Investire qualitativamente nell’istruzione conviene a livello nazionale, poiché, com’è noto, c’è un rapporto diretto tra qualità scolastica e aumento del Pil. Non a caso i paesi che investono di più in istruzione diventano più ricchi e in Italia anche un piccolo aumento negli indicatori Ocse-Pisa potrebbe comportare un aumento del Pil del 5%. Occorre avviare un dibattito politico e culturale nel nostro Paese sul tema dell’istruzione, come fatto negli Stati Uniti nel 1983. Allora l’occasione fu il rapporto A Nation At risk: The Imperative for Educational Reform, in cui, in tempi di guerra fredda, il basso livello dell’istruzione veniva collegato direttamente con la sicurezza nazionale; tema fondamentale anche in questo preciso momento, esposti come siamo a potenti venti di guerra. Sempre negli Stati Uniti, nel 1966 il rapporto Coleman aveva spiegato che intervenire nella qualità degli edifici scolastici, nelle tecnologie dell’istruzione, nel cambiamento dei programmi, serviva a poco se non si interveniva prima e contemporaneamente nei contesti sociali, familiari e urbani dei singoli studenti. L’unico elemento che poteva produrre qualche differenza era rappresentato dalla qualità degli insegnanti.
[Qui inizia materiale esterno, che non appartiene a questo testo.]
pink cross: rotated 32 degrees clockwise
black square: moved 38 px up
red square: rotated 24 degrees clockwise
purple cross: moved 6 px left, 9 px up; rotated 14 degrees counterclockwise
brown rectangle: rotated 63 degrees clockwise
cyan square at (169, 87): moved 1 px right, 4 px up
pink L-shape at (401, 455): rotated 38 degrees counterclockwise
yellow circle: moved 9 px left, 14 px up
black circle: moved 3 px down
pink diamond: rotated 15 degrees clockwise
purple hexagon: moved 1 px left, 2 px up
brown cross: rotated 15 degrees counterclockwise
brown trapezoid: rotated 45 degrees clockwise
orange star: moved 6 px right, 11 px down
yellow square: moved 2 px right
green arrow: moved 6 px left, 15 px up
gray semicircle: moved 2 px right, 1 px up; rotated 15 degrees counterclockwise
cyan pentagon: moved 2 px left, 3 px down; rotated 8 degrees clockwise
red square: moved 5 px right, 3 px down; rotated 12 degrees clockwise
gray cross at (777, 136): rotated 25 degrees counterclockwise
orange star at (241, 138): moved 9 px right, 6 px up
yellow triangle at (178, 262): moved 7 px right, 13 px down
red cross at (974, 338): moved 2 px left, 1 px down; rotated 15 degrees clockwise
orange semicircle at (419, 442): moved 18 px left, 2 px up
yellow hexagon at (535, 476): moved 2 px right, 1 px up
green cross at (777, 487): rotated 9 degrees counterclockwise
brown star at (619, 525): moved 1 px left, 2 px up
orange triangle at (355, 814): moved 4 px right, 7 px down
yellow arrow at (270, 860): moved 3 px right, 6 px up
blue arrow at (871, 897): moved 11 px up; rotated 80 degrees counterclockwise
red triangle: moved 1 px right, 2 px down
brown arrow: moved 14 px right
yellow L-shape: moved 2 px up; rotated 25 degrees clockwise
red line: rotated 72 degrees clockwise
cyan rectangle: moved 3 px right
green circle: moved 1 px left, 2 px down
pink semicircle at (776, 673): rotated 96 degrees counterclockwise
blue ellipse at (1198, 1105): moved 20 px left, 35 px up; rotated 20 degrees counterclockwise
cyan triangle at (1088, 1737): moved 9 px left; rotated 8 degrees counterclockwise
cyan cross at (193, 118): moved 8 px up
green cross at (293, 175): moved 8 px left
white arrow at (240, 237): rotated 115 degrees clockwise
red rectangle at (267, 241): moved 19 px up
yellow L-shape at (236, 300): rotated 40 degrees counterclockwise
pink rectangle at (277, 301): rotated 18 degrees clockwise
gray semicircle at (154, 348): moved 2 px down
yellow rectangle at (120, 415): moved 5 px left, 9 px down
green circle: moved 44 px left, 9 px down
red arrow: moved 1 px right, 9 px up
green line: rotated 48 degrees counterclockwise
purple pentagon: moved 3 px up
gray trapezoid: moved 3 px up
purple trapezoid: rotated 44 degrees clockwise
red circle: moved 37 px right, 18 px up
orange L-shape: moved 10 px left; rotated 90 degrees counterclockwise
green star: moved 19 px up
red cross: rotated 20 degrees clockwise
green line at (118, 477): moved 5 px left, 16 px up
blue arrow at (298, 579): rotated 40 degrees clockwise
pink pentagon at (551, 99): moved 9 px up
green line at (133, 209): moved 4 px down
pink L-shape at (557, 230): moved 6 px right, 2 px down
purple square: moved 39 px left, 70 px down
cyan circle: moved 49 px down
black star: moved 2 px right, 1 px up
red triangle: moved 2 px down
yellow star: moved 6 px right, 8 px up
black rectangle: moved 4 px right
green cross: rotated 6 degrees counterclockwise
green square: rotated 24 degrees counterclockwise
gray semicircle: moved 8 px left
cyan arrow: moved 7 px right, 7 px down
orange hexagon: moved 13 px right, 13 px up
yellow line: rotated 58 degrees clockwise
Educazione, la qualità degli insegnanti è fondamentale

Pertanto, la qualità dell’insegnanti diventa fondamentale. Secondo Piero Calamandrei, la scuola dovrebbe essere considerata “un organo costituzionale”, per cui la mancata qualità dell’istruzione e quindi della inadeguatezza di chi la impartisce, cioè insegnanti scolastici e universitari, potrebbe rappresentare una “violazione costituzionale”. Infatti, è determinante la qualità dei dirigenti e dei docenti. Tra questi ultimi nelle scuole ce ne sono circa 200mila senza abilitazione, con rischi di danni permanenti sull’educazione degli studenti. Negli atenei, invece, con le abilitazioni di massa, si sta creando un pericolosissimo precariato universitario che si aggiunge a quello esplosivo generato nel mondo scolastico.  Pertanto, vanno prioritariamente rivisti i meccanismi di formazione, selezione e valutazione di dirigenti e docenti. Il mio punto di osservazione, la Calabria, a volte restituisce dati devastanti.

Mario Caligiuri, Direttore Osservatorio sulle Politiche Educative dell’Eurispes e Docente dell’Università della Calabria.